What they saw astonished them.  There, hidden in the wall of the closet, was a card recording deck and a copier.  And stacked neatly beside it were hundreds of cards.

Tom looked in the machine and saw that it held a card.  He opened the machine and took it out, placing it into his coat pocket.  Looking down at the copier, he noticed a card that had been ejected.  He pulled that card out as well but placed this one in his inside pocket where it joined the copies of the security video.

As they finished the initial investigation, Tom led the way out of the condo.  He paused at the kitchen and asked Jack if he had imaged inside the cooler, cupboards, gray water disposal and fridge.

“No, I didn’t, but I usually don’t.  I guess that this could qualify as an ‘unusual’ crime scene, so I’ll take some unusual shots.”

Tom stood behind Jack as the imager began opening cupboard doors and exposing the contents to the eye of the capture device.  He shot all of the cabinets including the tops which at one time held knick-knacks.

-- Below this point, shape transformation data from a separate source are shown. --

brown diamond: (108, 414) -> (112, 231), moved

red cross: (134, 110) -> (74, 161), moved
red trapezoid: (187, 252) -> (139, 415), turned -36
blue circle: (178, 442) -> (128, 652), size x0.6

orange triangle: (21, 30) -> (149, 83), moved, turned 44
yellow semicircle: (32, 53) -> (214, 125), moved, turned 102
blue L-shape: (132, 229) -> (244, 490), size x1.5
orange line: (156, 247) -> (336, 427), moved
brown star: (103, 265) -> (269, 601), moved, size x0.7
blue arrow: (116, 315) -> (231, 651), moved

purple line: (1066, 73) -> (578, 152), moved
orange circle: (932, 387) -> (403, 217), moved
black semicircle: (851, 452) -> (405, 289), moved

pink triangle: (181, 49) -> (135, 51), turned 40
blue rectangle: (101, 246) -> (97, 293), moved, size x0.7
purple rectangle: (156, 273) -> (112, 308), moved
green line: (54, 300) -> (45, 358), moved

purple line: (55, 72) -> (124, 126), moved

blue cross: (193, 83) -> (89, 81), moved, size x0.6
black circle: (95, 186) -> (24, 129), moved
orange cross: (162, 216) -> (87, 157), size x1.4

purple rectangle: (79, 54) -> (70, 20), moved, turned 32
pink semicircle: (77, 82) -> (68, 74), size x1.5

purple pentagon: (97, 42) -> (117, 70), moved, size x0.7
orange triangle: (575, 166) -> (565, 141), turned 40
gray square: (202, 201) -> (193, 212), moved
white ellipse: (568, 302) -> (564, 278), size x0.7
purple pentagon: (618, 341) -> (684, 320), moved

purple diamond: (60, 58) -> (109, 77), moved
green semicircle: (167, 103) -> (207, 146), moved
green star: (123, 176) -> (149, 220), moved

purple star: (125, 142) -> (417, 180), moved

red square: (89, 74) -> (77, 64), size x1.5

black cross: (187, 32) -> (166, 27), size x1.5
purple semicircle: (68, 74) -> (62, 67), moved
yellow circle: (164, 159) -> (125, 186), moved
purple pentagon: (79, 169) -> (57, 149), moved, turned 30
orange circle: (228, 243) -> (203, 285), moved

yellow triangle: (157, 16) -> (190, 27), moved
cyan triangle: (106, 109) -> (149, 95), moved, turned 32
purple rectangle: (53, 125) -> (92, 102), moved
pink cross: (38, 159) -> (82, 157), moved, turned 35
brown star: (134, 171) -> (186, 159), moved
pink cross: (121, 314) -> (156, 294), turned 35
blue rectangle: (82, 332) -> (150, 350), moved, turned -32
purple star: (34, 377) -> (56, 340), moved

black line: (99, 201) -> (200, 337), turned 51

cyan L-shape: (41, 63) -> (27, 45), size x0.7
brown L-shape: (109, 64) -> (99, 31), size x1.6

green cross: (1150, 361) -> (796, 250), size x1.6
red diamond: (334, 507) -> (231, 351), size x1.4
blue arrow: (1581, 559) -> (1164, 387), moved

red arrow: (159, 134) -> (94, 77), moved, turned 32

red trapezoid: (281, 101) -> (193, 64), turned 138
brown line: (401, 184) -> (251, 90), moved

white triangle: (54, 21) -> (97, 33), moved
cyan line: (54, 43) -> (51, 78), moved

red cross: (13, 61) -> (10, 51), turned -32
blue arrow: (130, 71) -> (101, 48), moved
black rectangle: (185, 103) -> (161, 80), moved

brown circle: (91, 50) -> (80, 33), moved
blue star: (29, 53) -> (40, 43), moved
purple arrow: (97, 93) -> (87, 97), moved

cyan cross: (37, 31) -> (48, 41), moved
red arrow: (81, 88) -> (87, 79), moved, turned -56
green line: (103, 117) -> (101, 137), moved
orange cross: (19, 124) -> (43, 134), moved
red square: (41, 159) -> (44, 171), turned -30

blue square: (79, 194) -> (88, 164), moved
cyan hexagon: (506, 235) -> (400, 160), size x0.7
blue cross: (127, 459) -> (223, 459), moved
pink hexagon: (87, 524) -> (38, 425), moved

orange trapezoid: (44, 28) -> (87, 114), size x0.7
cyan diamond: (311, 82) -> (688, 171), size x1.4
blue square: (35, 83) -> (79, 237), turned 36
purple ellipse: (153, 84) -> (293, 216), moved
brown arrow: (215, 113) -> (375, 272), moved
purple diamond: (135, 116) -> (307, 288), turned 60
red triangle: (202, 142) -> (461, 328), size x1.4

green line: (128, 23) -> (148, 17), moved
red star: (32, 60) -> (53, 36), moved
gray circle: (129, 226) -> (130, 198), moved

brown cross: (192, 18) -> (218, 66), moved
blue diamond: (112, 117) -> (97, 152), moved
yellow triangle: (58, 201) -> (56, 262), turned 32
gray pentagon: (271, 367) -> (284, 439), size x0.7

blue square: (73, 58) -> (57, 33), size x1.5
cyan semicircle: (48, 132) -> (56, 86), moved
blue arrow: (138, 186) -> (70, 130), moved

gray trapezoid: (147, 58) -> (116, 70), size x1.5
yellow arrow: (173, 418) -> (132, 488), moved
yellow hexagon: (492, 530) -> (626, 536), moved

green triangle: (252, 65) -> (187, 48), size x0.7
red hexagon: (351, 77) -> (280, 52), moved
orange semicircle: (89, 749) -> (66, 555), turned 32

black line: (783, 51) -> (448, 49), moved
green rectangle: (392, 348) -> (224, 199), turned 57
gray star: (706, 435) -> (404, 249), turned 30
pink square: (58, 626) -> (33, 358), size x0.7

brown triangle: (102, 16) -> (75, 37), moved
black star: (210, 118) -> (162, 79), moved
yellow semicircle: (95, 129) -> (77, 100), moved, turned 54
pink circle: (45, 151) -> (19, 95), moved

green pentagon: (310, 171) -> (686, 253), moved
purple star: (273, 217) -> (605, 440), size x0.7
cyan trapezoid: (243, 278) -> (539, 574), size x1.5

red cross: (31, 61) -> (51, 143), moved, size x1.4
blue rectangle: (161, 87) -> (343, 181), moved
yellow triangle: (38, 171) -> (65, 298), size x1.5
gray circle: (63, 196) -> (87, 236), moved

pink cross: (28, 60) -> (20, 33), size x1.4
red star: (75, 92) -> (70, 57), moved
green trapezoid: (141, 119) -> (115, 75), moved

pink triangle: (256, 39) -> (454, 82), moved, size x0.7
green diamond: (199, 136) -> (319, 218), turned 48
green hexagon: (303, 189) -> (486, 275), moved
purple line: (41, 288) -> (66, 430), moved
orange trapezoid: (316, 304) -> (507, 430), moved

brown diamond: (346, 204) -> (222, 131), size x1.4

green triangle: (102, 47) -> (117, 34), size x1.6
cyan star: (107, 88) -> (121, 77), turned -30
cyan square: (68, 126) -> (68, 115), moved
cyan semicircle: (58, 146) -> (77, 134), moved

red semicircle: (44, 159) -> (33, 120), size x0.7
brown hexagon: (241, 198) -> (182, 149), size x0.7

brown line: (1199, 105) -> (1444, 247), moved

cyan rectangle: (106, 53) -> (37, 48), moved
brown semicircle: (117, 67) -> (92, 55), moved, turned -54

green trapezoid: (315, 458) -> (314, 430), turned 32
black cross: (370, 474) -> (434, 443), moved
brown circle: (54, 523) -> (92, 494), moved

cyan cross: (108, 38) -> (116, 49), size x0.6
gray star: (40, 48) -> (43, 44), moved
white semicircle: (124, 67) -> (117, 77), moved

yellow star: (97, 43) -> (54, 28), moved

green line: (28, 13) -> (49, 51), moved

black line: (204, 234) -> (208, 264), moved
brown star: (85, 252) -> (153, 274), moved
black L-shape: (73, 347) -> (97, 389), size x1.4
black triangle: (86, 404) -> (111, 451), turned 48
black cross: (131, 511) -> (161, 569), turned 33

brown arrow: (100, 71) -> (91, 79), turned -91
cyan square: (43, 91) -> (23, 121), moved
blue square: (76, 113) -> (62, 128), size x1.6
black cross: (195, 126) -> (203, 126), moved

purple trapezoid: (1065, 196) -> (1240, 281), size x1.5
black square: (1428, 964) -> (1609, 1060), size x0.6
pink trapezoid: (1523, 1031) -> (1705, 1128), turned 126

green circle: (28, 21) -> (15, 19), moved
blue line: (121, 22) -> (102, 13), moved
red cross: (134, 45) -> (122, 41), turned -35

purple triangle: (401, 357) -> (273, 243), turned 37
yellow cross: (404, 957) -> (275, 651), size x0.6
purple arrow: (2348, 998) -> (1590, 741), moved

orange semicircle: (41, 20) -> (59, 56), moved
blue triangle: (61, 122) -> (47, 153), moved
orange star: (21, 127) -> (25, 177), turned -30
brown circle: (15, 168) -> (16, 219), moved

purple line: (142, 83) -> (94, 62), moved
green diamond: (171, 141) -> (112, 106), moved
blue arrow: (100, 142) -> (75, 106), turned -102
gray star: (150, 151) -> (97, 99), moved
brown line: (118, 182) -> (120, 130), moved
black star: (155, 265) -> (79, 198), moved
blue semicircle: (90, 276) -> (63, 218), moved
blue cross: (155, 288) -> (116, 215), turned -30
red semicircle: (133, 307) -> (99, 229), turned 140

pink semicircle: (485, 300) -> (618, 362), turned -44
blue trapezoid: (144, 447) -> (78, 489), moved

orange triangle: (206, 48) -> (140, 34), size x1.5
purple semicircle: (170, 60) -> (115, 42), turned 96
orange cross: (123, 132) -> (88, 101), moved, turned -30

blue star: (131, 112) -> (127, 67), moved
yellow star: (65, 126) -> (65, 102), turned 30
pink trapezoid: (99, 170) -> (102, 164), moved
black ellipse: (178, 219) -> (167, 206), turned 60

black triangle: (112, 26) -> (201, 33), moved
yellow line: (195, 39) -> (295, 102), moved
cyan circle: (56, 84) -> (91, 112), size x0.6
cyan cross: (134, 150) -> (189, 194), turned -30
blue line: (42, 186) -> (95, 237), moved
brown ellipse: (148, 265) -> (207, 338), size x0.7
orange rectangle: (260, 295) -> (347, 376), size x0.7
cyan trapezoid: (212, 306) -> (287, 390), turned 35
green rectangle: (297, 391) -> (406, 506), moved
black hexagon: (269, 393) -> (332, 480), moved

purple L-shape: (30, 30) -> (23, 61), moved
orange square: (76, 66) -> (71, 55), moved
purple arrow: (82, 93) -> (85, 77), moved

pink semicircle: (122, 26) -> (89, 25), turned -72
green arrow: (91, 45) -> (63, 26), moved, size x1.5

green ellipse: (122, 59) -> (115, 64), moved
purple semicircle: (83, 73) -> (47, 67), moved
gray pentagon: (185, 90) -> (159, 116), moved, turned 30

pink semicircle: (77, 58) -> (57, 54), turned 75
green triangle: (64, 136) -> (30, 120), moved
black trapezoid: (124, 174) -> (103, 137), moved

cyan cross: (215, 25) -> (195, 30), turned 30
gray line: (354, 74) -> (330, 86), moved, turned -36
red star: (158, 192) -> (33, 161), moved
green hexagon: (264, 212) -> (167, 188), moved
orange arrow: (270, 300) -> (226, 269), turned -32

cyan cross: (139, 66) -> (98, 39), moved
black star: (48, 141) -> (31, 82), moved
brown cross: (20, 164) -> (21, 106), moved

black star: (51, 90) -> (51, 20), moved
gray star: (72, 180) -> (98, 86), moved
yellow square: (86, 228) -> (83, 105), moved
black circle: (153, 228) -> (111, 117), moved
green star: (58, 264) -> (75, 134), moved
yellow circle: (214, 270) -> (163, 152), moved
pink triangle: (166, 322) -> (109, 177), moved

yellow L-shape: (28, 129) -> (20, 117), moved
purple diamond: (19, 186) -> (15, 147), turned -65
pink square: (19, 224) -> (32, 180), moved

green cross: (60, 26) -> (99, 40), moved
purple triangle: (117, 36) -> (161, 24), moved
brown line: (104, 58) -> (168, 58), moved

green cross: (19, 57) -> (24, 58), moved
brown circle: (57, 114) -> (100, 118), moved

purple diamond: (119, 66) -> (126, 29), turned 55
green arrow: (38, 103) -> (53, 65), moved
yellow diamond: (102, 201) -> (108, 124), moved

As he opened the fridge door, he staggered back and knocked into Tom.  There on the top shelf were a pair of lungs.  Blood had congealed on them and the shelf they rested on.  Beneath them, the shelves held various body parts of the late Tom Schaller.

The meat drawer held the heart, ripped from the chest of Schaller while it still pumped blood and fear through the destroyed body.

The rest of the kitchen appliances held other pieces of Schaller’s body.  By the time they had examined everything, they were able to account for all of the pieces of Schaller’s abdominal and thoracic organs and tissues, much to the physical unease of both Jack and Tom.  Even the lens could not screen out what Jack saw.  They left the condo stunned and silent.